Pick out the lines below with "Furniture" and list them.

═══ Given entries

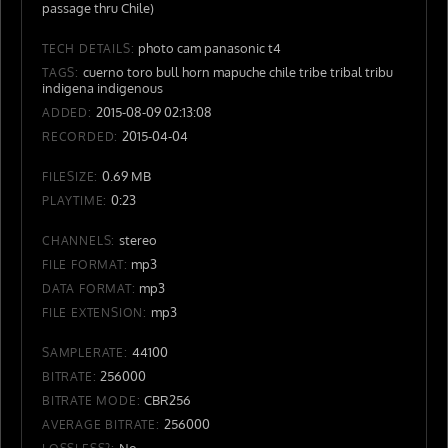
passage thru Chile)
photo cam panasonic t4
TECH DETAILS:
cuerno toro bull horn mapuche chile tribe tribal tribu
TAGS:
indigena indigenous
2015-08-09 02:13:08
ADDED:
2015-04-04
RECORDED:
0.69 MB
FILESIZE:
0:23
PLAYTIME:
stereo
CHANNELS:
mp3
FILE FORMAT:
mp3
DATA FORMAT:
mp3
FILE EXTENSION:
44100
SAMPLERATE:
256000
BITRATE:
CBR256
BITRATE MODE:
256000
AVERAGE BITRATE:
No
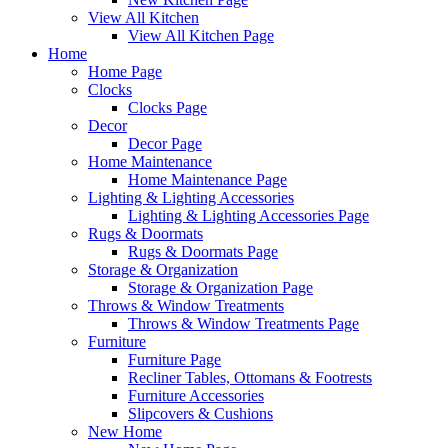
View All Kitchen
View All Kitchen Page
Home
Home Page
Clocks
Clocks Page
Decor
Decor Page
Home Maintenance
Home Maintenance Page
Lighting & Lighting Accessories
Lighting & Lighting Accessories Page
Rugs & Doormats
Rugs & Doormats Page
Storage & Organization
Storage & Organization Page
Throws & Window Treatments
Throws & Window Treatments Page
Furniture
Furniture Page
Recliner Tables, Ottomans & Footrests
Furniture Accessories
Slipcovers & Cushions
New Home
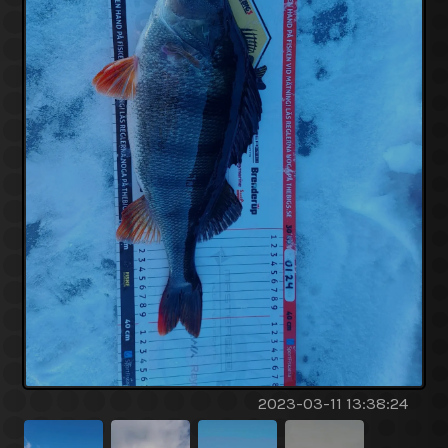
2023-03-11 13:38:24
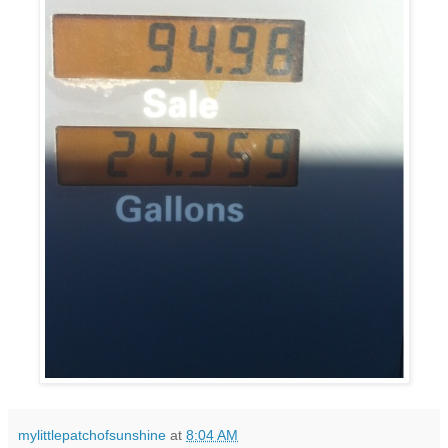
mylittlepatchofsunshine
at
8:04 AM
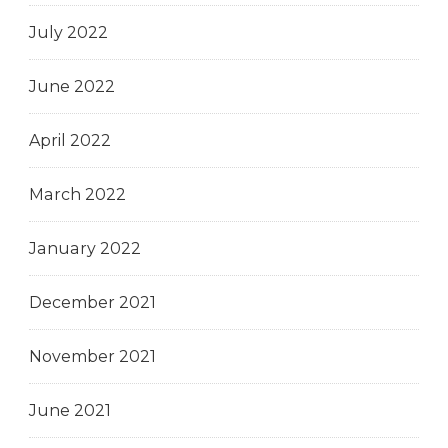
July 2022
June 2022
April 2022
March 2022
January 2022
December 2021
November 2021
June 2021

══════

**Final answer**
Furniture
Furniture Page
Furniture Accessories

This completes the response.